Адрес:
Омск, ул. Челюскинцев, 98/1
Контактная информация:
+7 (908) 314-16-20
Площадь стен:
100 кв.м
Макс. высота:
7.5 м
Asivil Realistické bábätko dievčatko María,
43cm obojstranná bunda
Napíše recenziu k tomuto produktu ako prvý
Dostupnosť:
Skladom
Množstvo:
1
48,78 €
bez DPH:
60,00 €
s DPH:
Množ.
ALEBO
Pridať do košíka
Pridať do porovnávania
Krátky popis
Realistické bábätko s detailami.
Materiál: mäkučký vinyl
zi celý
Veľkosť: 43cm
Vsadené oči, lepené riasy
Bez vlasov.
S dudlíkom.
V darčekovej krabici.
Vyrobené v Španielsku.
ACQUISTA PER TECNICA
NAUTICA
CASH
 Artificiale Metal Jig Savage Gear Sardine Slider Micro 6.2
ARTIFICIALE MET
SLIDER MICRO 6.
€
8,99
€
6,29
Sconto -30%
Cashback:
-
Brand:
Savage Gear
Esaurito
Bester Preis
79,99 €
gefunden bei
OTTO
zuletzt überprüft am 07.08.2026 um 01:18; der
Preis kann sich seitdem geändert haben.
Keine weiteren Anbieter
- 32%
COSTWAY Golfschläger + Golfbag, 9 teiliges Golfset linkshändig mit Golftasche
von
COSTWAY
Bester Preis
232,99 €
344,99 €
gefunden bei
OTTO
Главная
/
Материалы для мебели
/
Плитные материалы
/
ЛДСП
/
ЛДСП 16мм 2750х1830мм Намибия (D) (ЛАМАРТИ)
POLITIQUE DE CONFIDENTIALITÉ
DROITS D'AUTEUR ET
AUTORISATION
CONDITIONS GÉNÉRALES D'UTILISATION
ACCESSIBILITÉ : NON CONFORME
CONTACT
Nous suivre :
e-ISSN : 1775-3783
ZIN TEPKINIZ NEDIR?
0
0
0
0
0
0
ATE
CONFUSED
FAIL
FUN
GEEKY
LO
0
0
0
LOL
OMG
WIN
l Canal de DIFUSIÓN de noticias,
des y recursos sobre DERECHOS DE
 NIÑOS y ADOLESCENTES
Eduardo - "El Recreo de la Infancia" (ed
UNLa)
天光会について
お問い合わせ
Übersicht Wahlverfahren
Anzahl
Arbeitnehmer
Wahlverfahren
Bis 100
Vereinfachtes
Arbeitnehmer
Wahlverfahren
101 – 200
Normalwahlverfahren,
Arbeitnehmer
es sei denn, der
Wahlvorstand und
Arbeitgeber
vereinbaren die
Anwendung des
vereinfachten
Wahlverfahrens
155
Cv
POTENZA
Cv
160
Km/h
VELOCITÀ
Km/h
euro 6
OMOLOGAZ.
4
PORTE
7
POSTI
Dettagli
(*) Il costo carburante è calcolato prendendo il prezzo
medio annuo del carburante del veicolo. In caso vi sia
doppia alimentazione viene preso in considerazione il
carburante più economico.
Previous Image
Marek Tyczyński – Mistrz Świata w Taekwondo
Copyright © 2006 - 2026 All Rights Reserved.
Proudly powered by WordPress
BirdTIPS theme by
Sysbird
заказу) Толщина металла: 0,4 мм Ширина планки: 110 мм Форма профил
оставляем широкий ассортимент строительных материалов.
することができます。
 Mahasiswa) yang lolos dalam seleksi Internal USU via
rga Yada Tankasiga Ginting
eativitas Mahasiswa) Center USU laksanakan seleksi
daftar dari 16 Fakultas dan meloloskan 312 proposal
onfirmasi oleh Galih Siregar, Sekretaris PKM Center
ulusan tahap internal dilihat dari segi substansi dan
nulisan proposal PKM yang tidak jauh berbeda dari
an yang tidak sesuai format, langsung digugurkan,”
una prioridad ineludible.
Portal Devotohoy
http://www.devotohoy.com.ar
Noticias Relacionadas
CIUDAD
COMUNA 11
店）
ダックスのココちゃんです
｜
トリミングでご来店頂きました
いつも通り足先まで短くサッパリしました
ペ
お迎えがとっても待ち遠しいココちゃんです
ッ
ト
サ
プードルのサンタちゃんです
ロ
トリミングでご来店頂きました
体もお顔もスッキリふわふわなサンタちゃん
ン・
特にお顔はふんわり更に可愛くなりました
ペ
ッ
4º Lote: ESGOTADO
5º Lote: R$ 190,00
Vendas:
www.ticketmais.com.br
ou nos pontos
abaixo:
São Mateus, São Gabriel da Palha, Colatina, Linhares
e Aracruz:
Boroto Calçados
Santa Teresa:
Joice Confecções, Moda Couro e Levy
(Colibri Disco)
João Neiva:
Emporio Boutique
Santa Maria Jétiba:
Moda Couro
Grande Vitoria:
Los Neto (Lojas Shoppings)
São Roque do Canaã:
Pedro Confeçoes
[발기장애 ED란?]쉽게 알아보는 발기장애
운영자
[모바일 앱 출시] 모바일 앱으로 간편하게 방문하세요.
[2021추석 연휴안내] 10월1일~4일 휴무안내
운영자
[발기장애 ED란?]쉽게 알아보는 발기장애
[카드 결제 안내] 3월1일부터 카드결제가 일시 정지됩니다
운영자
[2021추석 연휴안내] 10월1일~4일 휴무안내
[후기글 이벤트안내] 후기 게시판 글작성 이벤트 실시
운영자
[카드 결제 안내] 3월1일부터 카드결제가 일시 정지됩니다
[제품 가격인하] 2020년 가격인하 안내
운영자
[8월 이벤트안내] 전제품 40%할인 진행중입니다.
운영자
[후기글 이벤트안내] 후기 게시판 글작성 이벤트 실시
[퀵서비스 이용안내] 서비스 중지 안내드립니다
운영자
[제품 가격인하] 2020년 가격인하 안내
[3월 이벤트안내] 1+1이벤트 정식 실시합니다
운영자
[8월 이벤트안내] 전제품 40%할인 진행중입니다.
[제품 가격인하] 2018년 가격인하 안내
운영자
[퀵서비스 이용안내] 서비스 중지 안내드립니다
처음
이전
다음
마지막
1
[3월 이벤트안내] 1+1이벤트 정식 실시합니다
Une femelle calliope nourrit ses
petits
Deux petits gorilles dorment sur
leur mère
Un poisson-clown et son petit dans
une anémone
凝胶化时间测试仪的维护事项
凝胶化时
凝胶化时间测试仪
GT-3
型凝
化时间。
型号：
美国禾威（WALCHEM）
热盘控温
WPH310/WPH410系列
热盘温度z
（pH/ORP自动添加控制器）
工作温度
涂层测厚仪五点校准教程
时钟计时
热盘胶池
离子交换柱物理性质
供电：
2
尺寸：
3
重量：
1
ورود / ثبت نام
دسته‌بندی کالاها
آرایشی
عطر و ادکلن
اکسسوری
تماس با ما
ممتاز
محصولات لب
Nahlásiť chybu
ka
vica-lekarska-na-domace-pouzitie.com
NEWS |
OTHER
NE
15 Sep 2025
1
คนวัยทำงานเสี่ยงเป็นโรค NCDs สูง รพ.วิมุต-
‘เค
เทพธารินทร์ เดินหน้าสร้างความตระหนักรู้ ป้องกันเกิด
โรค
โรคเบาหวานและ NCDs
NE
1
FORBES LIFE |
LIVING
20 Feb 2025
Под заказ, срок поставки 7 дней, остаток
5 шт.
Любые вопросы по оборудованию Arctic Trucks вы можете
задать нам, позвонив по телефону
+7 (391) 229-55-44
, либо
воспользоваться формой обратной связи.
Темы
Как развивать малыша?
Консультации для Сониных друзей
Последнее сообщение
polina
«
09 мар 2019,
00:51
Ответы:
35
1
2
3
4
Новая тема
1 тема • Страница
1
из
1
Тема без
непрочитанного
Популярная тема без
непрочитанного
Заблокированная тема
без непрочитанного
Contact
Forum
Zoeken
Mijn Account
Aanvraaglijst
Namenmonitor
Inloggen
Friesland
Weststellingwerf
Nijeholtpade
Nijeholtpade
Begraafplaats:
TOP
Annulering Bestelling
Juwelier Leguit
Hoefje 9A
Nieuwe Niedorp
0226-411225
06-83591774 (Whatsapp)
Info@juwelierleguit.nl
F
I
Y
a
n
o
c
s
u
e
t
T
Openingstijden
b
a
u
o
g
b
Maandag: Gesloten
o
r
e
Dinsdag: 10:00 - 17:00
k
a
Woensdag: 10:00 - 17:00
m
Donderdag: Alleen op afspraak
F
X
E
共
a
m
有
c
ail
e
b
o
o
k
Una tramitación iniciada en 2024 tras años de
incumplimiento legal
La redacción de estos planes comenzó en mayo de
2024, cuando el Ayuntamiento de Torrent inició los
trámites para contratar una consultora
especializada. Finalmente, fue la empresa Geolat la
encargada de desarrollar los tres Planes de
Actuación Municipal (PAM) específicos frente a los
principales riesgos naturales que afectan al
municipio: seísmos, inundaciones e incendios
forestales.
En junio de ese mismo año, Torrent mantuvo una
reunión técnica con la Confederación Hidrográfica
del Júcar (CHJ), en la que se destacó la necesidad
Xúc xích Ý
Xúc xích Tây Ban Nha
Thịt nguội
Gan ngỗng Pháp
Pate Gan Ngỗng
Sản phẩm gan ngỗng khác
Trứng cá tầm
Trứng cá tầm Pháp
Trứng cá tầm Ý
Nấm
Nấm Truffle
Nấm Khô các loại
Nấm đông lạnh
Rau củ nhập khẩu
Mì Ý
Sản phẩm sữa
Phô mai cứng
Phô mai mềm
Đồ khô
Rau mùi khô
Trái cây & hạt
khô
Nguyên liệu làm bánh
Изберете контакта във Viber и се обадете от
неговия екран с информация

▸ To do
Only the lines from the one containing "FORBES LIFE |" through the one containing "0226-411225" are to be retyped, both boundary lines included, with no other material.

▸ Your response
FORBES LIFE |
LIVING
20 Feb 2025
Под заказ, срок поставки 7 дней, остаток
5 шт.
Любые вопросы по оборудованию Arctic Trucks вы можете
задать нам, позвонив по телефону
+7 (391) 229-55-44
, либо
воспользоваться формой обратной связи.
Темы
Как развивать малыша?
Консультации для Сониных друзей
Последнее сообщение
polina
«
09 мар 2019,
00:51
Ответы:
35
1
2
3
4
Новая тема
1 тема • Страница
1
из
1
Тема без
непрочитанного
Популярная тема без
непрочитанного
Заблокированная тема
без непрочитанного
Contact
Forum
Zoeken
Mijn Account
Aanvraaglijst
Namenmonitor
Inloggen
Friesland
Weststellingwerf
Nijeholtpade
Nijeholtpade
Begraafplaats:
TOP
Annulering Bestelling
Juwelier Leguit
Hoefje 9A
Nieuwe Niedorp
0226-411225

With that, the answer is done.